私たちの提案は「介護施設 ( 有料老人ホーム ) 」でした。土地オーナーが有料老人ホームの建物を建設して、介護事業者に建物を賃貸する活用法です。

その理由は、次の通りです。

  1. 幹線道路沿いではないので外食店の出店はむずかしく、450坪ではスーパーの出店には狭い。
  2. 近くにコンビニがあり、買い物に便利。
  3. 地元にはグループホームはあるが、有料老人ホームがなく、需要がある。
  4. 介護施設を開設するときに必要な都道府県知事の認可を受けるには、賃貸借契約期間を20年以上にする義務が介護施設運営業者にあり、長期・安定した収入が見込まれる。(ただ、契約更新されないこともあるので、借入金の返済期間は20年に設定する必要がある)

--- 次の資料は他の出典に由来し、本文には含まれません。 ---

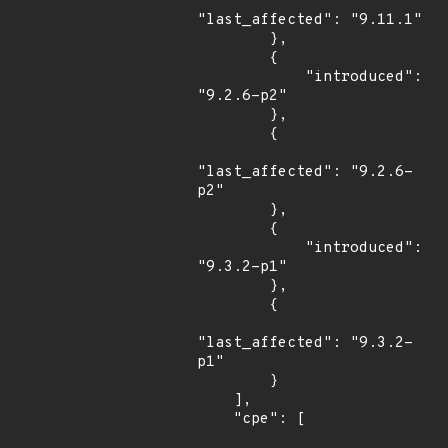
"last_affected": "9.11.1"

        },

        {

            "introduced": 
"9.2.6-p2"

        },

        {

"last_affected": "9.2.6-
p2"

        },

        {

            "introduced": 
"9.3.2-p1"

        },

        {

"last_affected": "9.3.2-
p1"

        }

    ],

    "cpe": [
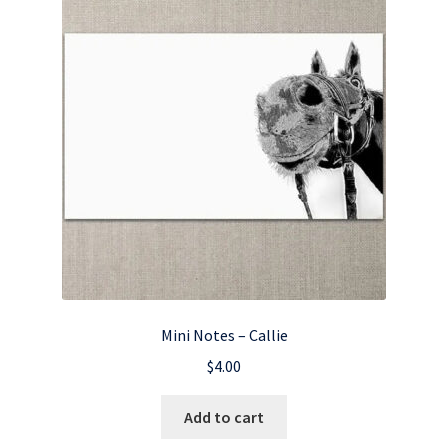
Mini Notes – Callie
$
4.00
Add to cart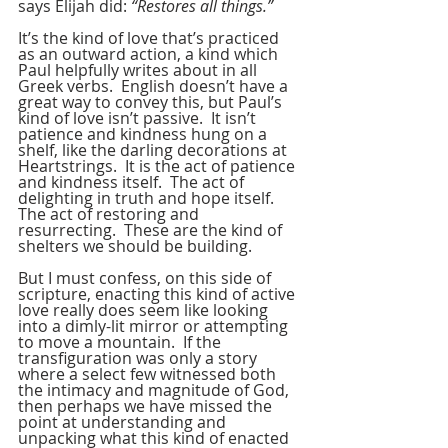
says Elijah did: 
“Restores all things.”
It’s the kind of love that’s practiced 
as an outward action, a kind which 
Paul helpfully writes about in all 
Greek verbs.  English doesn’t have a 
great way to convey this, but Paul’s 
kind of love isn’t passive.  It isn’t 
patience and kindness hung on a 
shelf, like the darling decorations at 
Heartstrings.  It is the act of patience 
and kindness itself.  The act of 
delighting in truth and hope itself.  
The act of restoring and 
resurrecting.  These are the kind of 
shelters we should be building.
But I must confess, on this side of 
scripture, enacting this kind of active 
love really does seem like looking 
into a dimly-lit mirror or attempting 
to move a mountain.  If the 
transfiguration was only a story 
where a select few witnessed both 
the intimacy and magnitude of God, 
then perhaps we have missed the 
point at understanding and 
unpacking what this kind of enacted 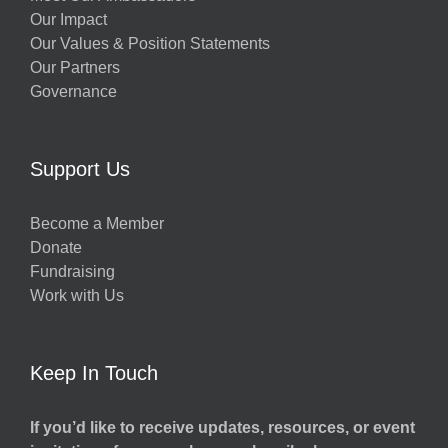
Our Impact
Our Values & Position Statements
Our Partners
Governance
Support Us
Become a Member
Donate
Fundraising
Work with Us
Keep In Touch
If you’d like to receive updates, resources, or event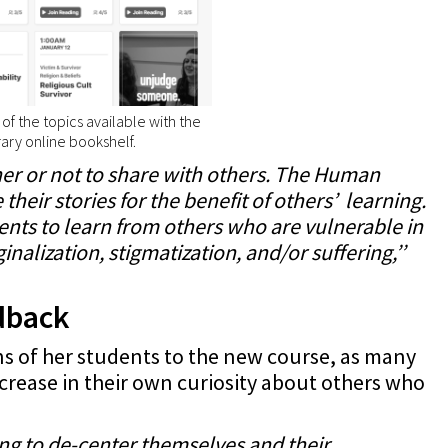
f the topics available with the
ary online bookshelf.
er or not to share with others. The Human
their stories for the benefit of others’ learning.
ents to learn from others who are vulnerable in
nalization, stigmatization, and/or suffering,’’
edback
ons of her students to the new course, as many
ncrease in their own curiosity about others who
ng to de-center themselves and their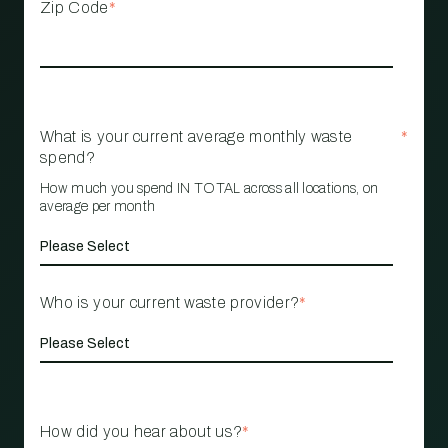
Zip Code
*
What is your current average monthly waste
*
spend?
How much you spend IN TOTAL across all locations, on
average per month
Who is your current waste provider?
*
How did you hear about us?
*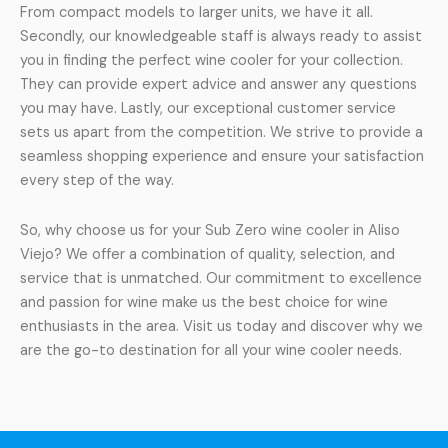
From compact models to larger units, we have it all.
Secondly, our knowledgeable staff is always ready to assist
you in finding the perfect wine cooler for your collection.
They can provide expert advice and answer any questions
you may have. Lastly, our exceptional customer service
sets us apart from the competition. We strive to provide a
seamless shopping experience and ensure your satisfaction
every step of the way.
So, why choose us for your Sub Zero wine cooler in Aliso
Viejo? We offer a combination of quality, selection, and
service that is unmatched. Our commitment to excellence
and passion for wine make us the best choice for wine
enthusiasts in the area. Visit us today and discover why we
are the go-to destination for all your wine cooler needs.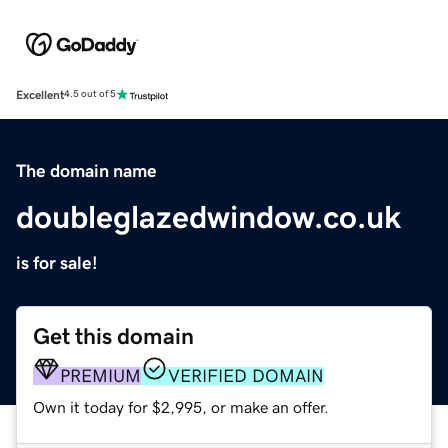
Excellent
4.5 out of 5
The domain name
doubleglazedwindow.co.uk
is for sale!
Get this domain
PREMIUM
VERIFIED DOMAIN
Own it today for $2,995, or make an offer.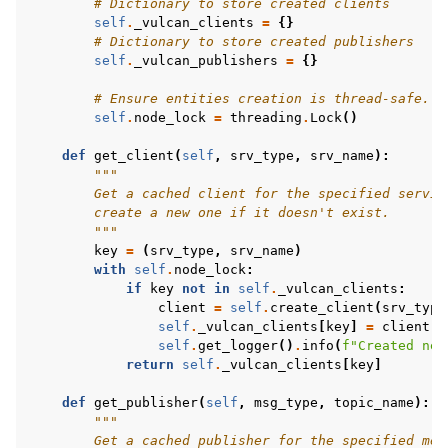
# Dictionary to store created clients
self
.
_vulcan_clients
=
{}
# Dictionary to store created publishers
self
.
_vulcan_publishers
=
{}
# Ensure entities creation is thread-safe.
self
.
node_lock
=
threading
.
Lock
()
def
get_client
(
self
,
srv_type
,
srv_name
):
"""
        Get a cached client for the specified servic
        create a new one if it doesn't exist.
        """
key
=
(
srv_type
,
srv_name
)
with
self
.
node_lock
:
if
key
not
in
self
.
_vulcan_clients
:
client
=
self
.
create_client
(
srv_type
self
.
_vulcan_clients
[
key
]
=
client
self
.
get_logger
()
.
info
(
f
"Created new
return
self
.
_vulcan_clients
[
key
]
def
get_publisher
(
self
,
msg_type
,
topic_name
):
"""
        Get a cached publisher for the specified mes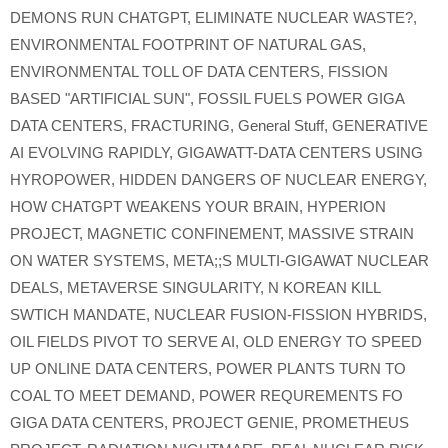
DEMONS RUN CHATGPT
,
ELIMINATE NUCLEAR WASTE?
,
ENVIRONMENTAL FOOTPRINT OF NATURAL GAS
,
ENVIRONMENTAL TOLL OF DATA CENTERS
,
FISSION
BASED "ARTIFICIAL SUN"
,
FOSSIL FUELS POWER GIGA
DATA CENTERS
,
FRACTURING
,
General Stuff
,
GENERATIVE
AI EVOLVING RAPIDLY
,
GIGAWATT-DATA CENTERS USING
HYROPOWER
,
HIDDEN DANGERS OF NUCLEAR ENERGY
,
HOW CHATGPT WEAKENS YOUR BRAIN
,
HYPERION
PROJECT
,
MAGNETIC CONFINEMENT
,
MASSIVE STRAIN
ON WATER SYSTEMS
,
META;;S MULTI-GIGAWAT NUCLEAR
DEALS
,
METAVERSE SINGULARITY
,
N KOREAN KILL
SWTICH MANDATE
,
NUCLEAR FUSION-FISSION HYBRIDS
,
OIL FIELDS PIVOT TO SERVE AI
,
OLD ENERGY TO SPEED
UP ONLINE DATA CENTERS
,
POWER PLANTS TURN TO
COAL TO MEET DEMAND
,
POWER REQUREMENTS FO
GIGA DATA CENTERS
,
PROJECT GENIE
,
PROMETHEUS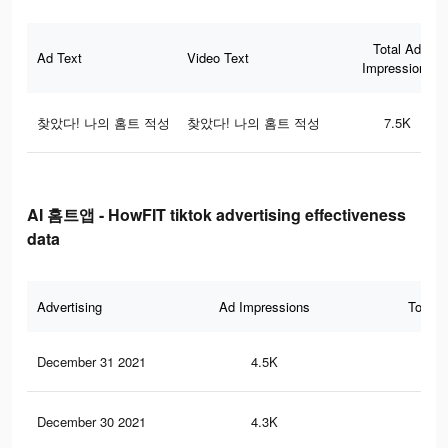
Total Ad
Ad Text
Video Text
Impressions
찾았다! 나의 홈트 적성
찾았다! 나의 홈트 적성
7.5K
AI 홈트앱 - HowFIT tiktok advertising effectiveness
data
Advertising
Ad Impressions
Total 
December 31 2021
4.5K
6
December 30 2021
4.3K
6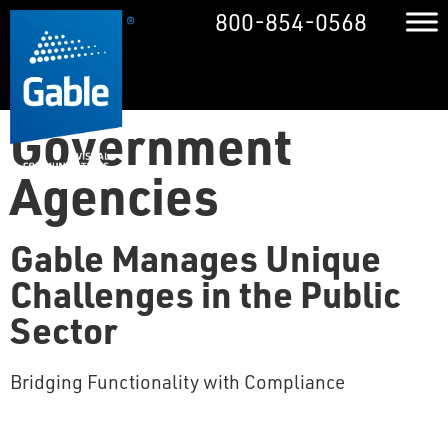
800-854-0568
Government
Agencies
Gable Manages Unique
Challenges in the Public
Sector
Bridging Functionality with Compliance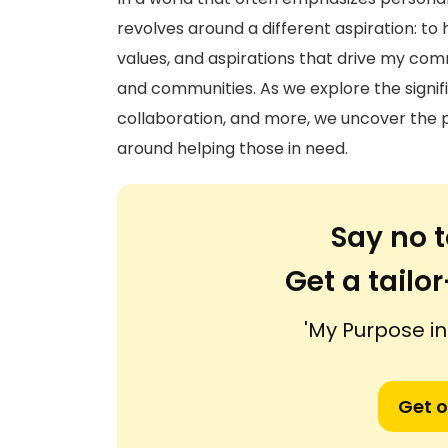
revolves around a different aspiration: to 
values, and aspirations that drive my com
and communities. As we explore the signi
collaboration, and more, we uncover the p
around helping those in need.
Say no t
Get a tail
'My Purpose in 
Get o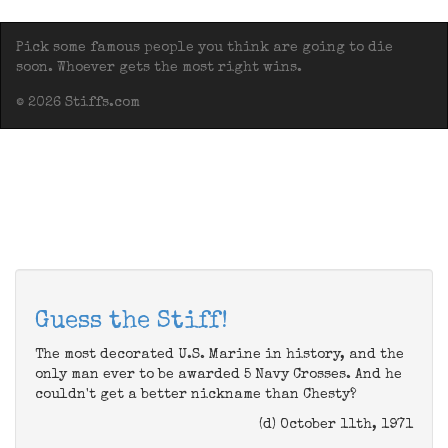
Pick some famous people you think are going to die
soon. Whoever gets the most right wins.
© 2026 Stiffs.com
Guess the Stiff!
The most decorated U.S. Marine in history, and the
only man ever to be awarded 5 Navy Crosses. And he
couldn't get a better nickname than Chesty?
(d) October 11th, 1971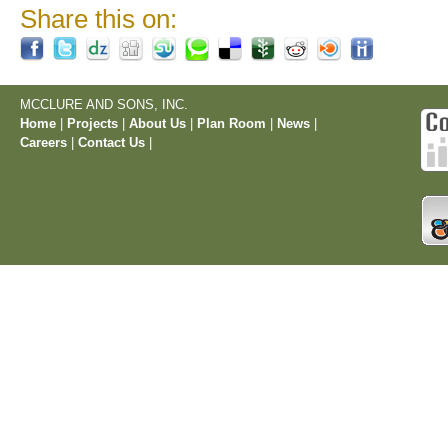
Share this on:
MCCLURE AND SONS, INC.
Home
|
Projects
|
About Us
|
Plan Room
|
News
|
Careers
|
Contact Us
|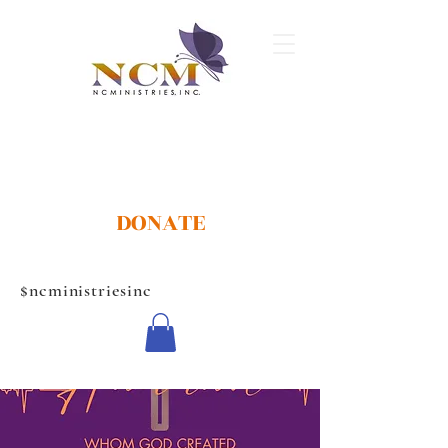
DONATE
$ncministriesinc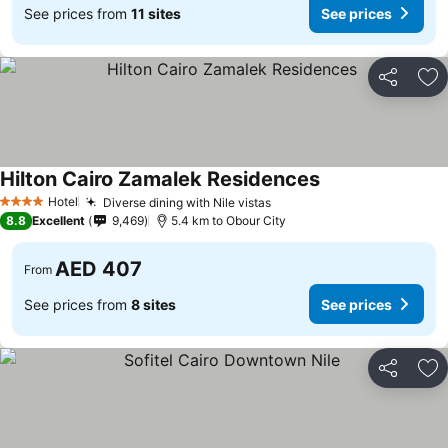
See prices from
11 sites
See prices
Share
Ad
Hilton Cairo Zamalek Residences
Hotel
Diverse dining with Nile vistas
4 Stars
8.8
Excellent
9,469
5.4 km to Obour City
AED 407
From
See prices from
8 sites
See prices
Share
Ad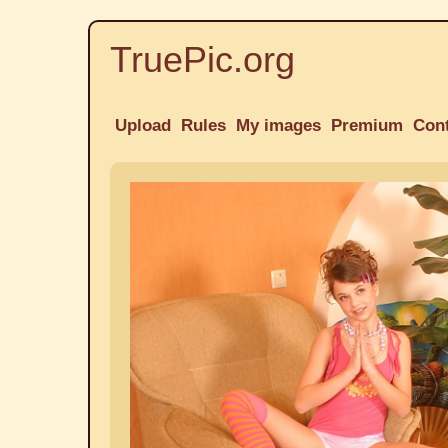
TruePic.org
Upload
Rules
My images
Premium
Con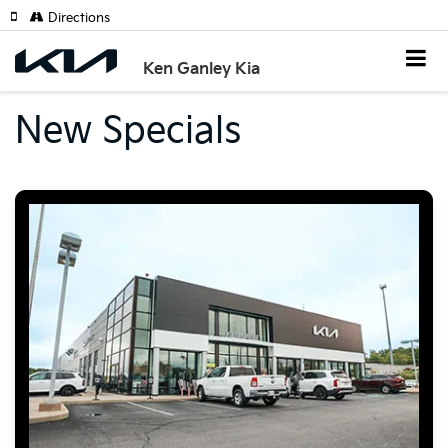
Directions
Ken Ganley Kia
New Specials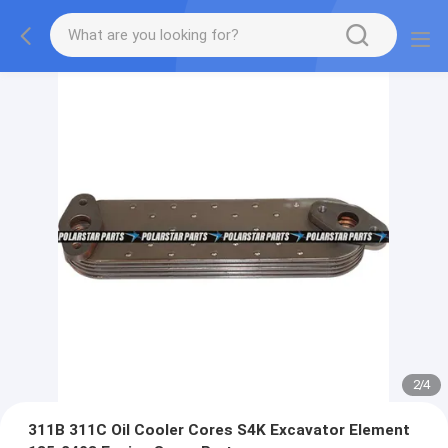
2
/
4
311B 311C Oil Cooler Cores S4K Excavator Element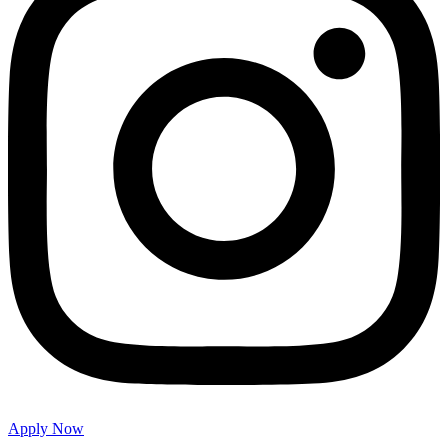
Apply Now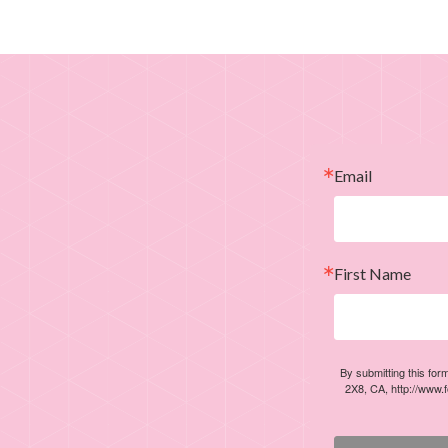
Email
First Name
By submitting this for
2X8, CA, http://www.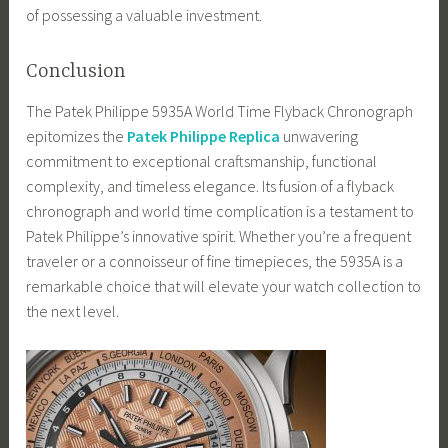
of possessing a valuable investment.
Conclusion
The Patek Philippe 5935A World Time Flyback Chronograph
epitomizes the
Patek Philippe Replica
unwavering
commitment to exceptional craftsmanship, functional
complexity, and timeless elegance. Its fusion of a flyback
chronograph and world time complication is a testament to
Patek Philippe’s innovative spirit. Whether you’re a frequent
traveler or a connoisseur of fine timepieces, the 5935A is a
remarkable choice that will elevate your watch collection to
the next level.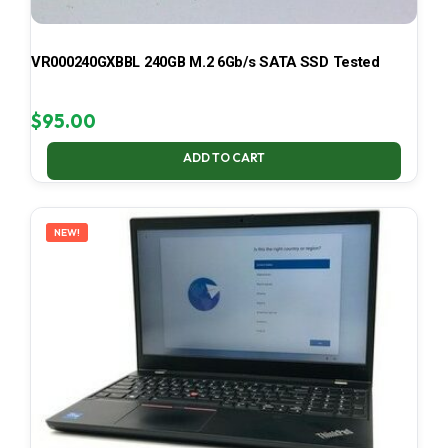
VR000240GXBBL 240GB M.2 6Gb/s SATA SSD Tested
$
95.00
ADD TO CART
NEW!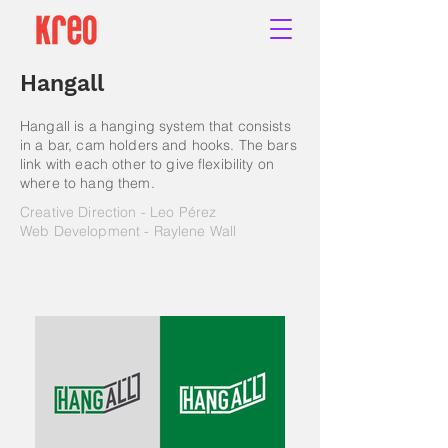
Hangall
Hangall is a hanging system that consists
in a bar, cam holders and hooks. The bars
link with each other to give flexibility on
where to hang them.
Creative Direction - Leo Pérez
Web Development - Raylene Wall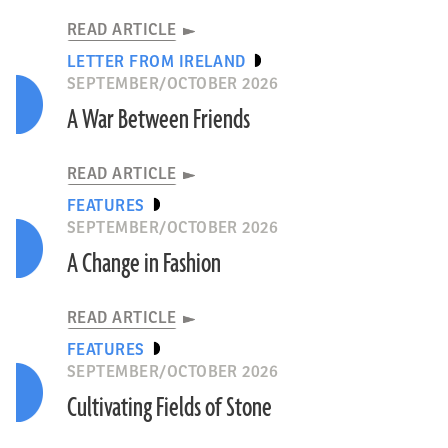
READ ARTICLE
LETTER FROM IRELAND
SEPTEMBER/OCTOBER 2026
A War Between Friends
READ ARTICLE
FEATURES
SEPTEMBER/OCTOBER 2026
A Change in Fashion
READ ARTICLE
FEATURES
SEPTEMBER/OCTOBER 2026
Cultivating Fields of Stone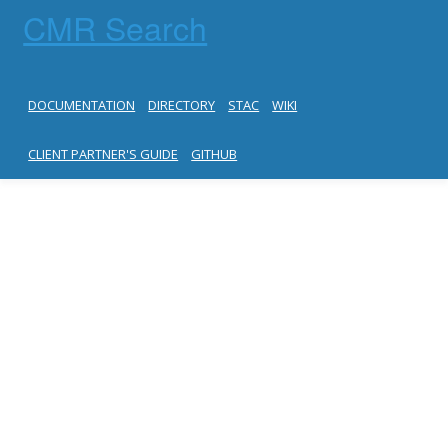
CMR Search
DOCUMENTATION
DIRECTORY
STAC
WIKI
CLIENT PARTNER'S GUIDE
GITHUB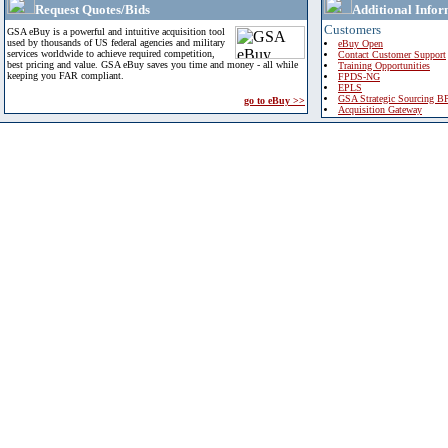
Request Quotes/Bids
Additional Infor
Customers
GSA eBuy is a powerful and intuitive acquisition tool
used by thousands of US federal agencies and military
eBuy Open
services worldwide to achieve required competition,
Contact Customer Support
best pricing and value. GSA eBuy saves you time and money - all while
Training Opportunities
keeping you FAR compliant.
FPDS-NG
EPLS
GSA Strategic Sourcing B
go to eBuy >>
Acquisition Gateway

介護事業者は居室が何部屋とれるかで、採算性を判断します。
450坪の敷地に、3階建て45室を確保できれば十分採算にのると介護事業者は判断するでしょう。

 予想される総建設費は4億円で、賃貸料は年間4,380万円が期待されるので、建設費を全額負担しても、アパート、マンションが満室になった状態の利回りと大きく違いません。
賃貸物件の場合の10%以上の空室リスクを考えれば、利回りとしては満足できる水準です。

さらに、介護事業者と長期賃貸借契約ができるので、土地価格が下がっても、安定した収入が得られます。
建物の日常的な補修は、賃貸マンションであれば、オーナーの負担になりますが、介護施設の場合は実質的に介護事業者の負担で行なわれることが一般的です。

賃貸借契約も慎重に結ぶ

介護施設での土地活用は土地オーナーにとって長期で安定した収入が得られるだけでなく、地域貢献、社会貢献をするという満足感を得ることもできます。

 逆に、駅前の土地であれば、介護施設でなく、賃貸マンションのほうが利回りの高い計画ができるでしょう。また、幹線道路沿いであれば、外食店、スーパーに建物を賃貸することも考えられます。

 しかし、このケースのように、駅からの距離、道路付け、周辺環境から、そのどれもが難しいときは、有料老人ホームやグループホームなどの介護施設を賃貸する活用法を検討してみてください。

 高齢化社会の到来で考えにくいことではありますが、20年の賃貸借契約をしたのにもかかわらず、介護業者から中途解約を申し出てきたときのことも考えておきましょう。中途解約のリスクを少なくするには、中途解約のペナルティとして「残る契約期間分の賃貸料を運営業者が一括して支払う」とか「中途解約時の借入金残金分を運営業者が負担する」といった条項を契約に盛り込んでおくことが必要です。

 〝建物が古くなった〟あるいは〝経済情勢の変化〟などを理由に、契約期間途中で運営業者が「賃料値下げ」を求めてくることがあり得ます。交渉の結果、賃料が下がることを見込んだ上で、借入金の返済額や返済期間をシュミレーションしておくことは必要でしょう。